• _Work item_: Please give back, exactly as written, the lines from the line with "initial suggestions from 10Web's" to the line with "o not use masking tape on this product" in the listing below, leaving out all pictures.
::: Dataset records :::
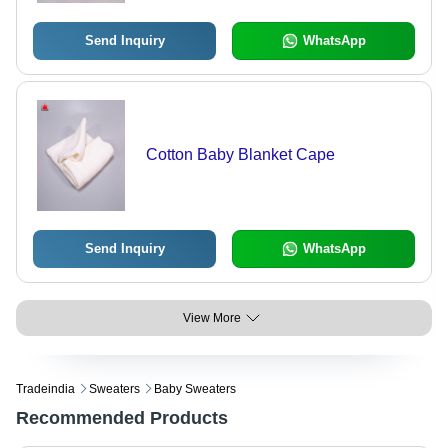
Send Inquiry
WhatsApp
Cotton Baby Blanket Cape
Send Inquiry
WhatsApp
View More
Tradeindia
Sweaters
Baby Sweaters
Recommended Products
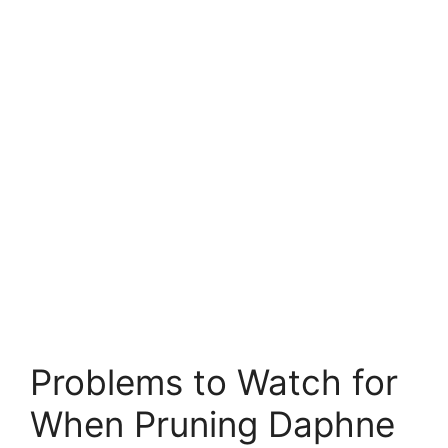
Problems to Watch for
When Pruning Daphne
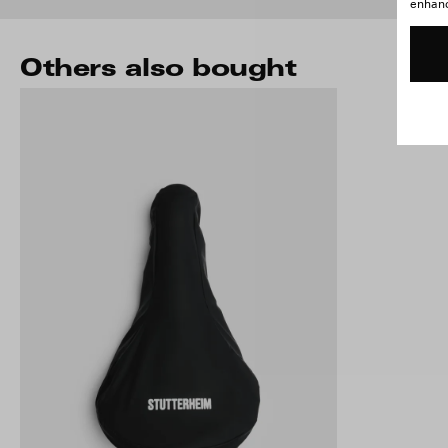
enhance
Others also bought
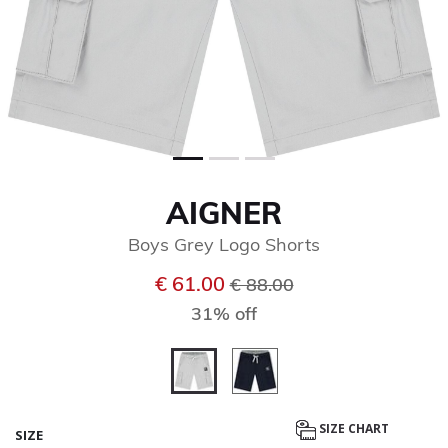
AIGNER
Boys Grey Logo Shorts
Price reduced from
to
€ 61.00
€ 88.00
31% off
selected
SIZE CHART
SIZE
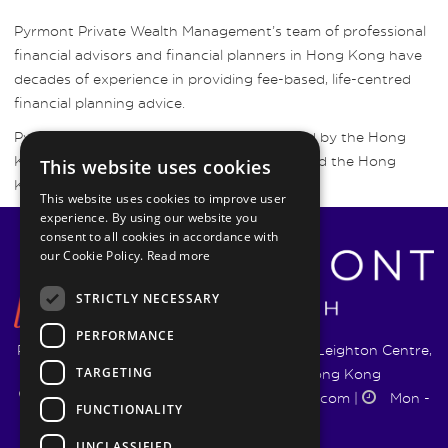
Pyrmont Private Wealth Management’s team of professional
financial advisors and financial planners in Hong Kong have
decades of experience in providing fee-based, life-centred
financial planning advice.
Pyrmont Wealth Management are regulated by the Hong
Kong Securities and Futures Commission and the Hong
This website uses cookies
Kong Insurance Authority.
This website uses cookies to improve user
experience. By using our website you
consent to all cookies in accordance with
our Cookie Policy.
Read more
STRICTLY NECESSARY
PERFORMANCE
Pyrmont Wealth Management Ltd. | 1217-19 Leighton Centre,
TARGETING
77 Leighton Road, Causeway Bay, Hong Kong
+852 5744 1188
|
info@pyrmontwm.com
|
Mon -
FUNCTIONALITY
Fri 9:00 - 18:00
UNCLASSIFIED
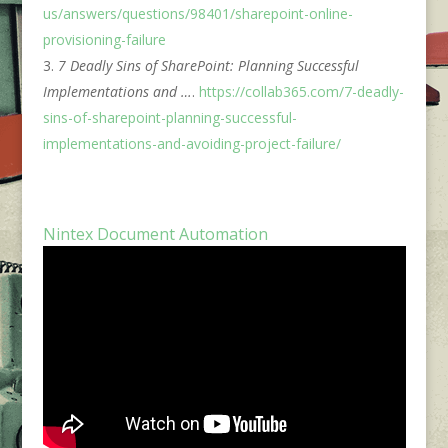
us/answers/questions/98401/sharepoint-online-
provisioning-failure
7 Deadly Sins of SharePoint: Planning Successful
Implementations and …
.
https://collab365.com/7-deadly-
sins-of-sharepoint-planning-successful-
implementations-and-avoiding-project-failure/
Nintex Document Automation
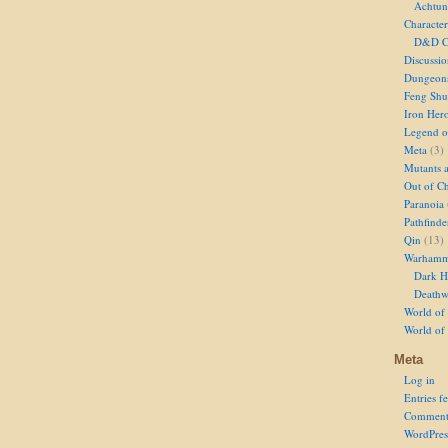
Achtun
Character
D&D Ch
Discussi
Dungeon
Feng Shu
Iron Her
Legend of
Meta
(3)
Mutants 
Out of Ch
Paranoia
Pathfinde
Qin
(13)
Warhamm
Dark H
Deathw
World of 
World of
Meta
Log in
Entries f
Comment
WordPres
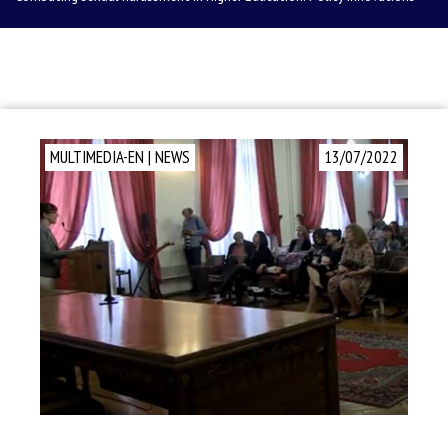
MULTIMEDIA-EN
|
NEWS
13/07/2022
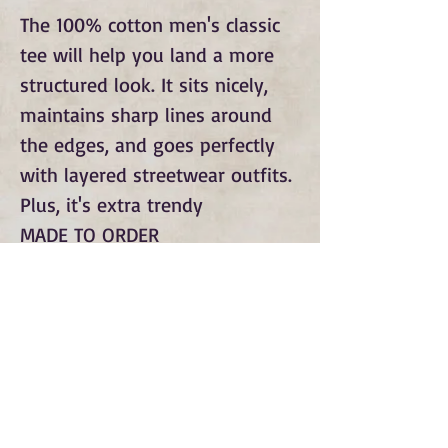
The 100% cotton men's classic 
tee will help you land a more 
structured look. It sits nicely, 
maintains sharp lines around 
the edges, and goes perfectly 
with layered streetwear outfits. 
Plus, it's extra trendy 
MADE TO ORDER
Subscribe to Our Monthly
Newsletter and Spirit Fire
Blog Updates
:::
::: Dataset records :::
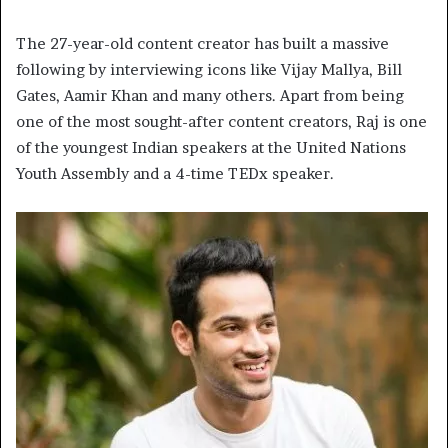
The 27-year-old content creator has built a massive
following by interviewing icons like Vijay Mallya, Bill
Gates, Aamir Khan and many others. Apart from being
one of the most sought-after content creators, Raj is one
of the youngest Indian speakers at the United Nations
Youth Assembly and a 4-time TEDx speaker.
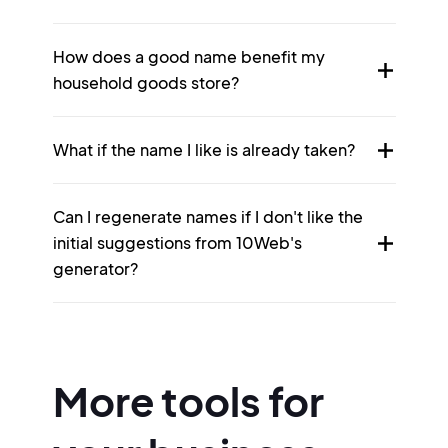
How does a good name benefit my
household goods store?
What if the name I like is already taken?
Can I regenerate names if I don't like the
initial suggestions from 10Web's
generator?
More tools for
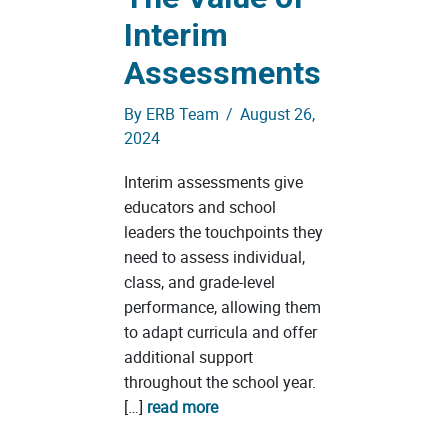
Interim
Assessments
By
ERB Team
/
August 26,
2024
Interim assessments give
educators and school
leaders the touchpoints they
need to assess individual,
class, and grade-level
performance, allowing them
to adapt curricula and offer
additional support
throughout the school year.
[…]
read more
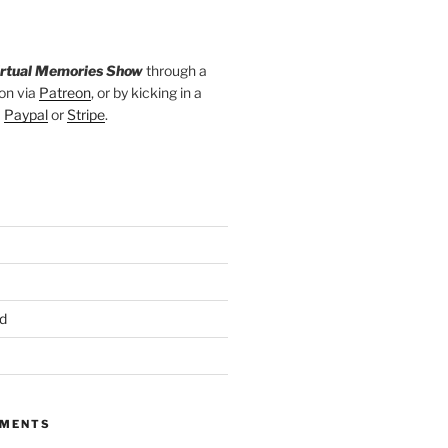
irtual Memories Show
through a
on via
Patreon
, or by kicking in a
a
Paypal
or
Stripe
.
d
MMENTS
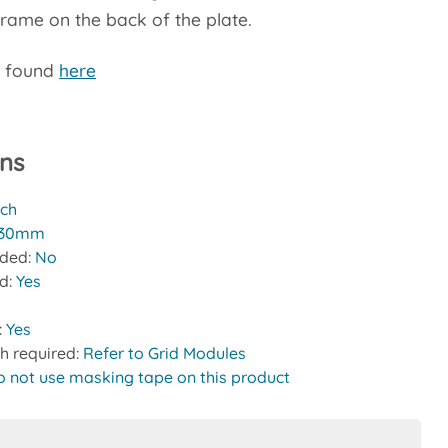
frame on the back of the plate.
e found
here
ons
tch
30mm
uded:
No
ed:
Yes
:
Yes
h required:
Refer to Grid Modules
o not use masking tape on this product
:::
::: Dataset records :::
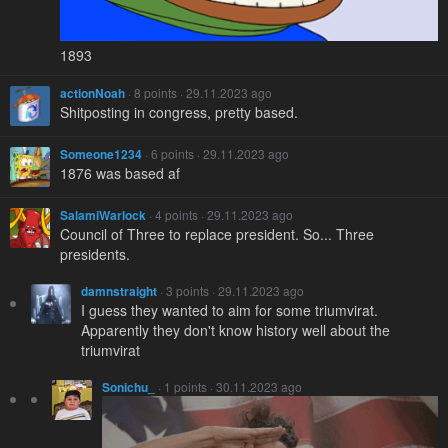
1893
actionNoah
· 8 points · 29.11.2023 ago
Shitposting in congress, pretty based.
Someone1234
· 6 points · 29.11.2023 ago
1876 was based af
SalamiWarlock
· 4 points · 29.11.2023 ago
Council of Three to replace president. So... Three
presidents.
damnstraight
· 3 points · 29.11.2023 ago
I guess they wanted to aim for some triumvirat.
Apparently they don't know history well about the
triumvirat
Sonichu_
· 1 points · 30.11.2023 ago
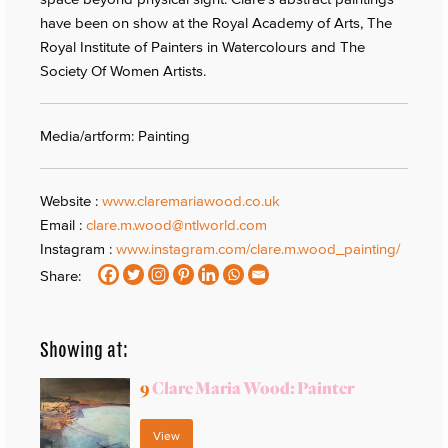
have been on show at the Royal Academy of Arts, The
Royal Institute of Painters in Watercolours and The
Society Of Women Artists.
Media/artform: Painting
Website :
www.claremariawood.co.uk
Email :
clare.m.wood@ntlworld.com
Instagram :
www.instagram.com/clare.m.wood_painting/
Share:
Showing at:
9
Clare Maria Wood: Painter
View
:::
• _Output of the exercise_:
initial suggestions from 10Web's
generator?
More tools for
Interim
Assessments
By
ERB Team
/
August 26,
2024
Interim assessments give
educators and school
leaders the touchpoints they
need to assess individual,
class, and grade-level
performance, allowing them
to adapt curricula and offer
additional support
throughout the school year.
[…]
read more
irtual Memories Show
through a
on via
Patreon
, or by kicking in a
a
Paypal
or
Stripe
.
d
MMENTS
frame on the back of the plate.
e found
here
ons
tch
30mm
uded:
No
ed:
Yes
:
Yes
h required:
Refer to Grid Modules
o not use masking tape on this product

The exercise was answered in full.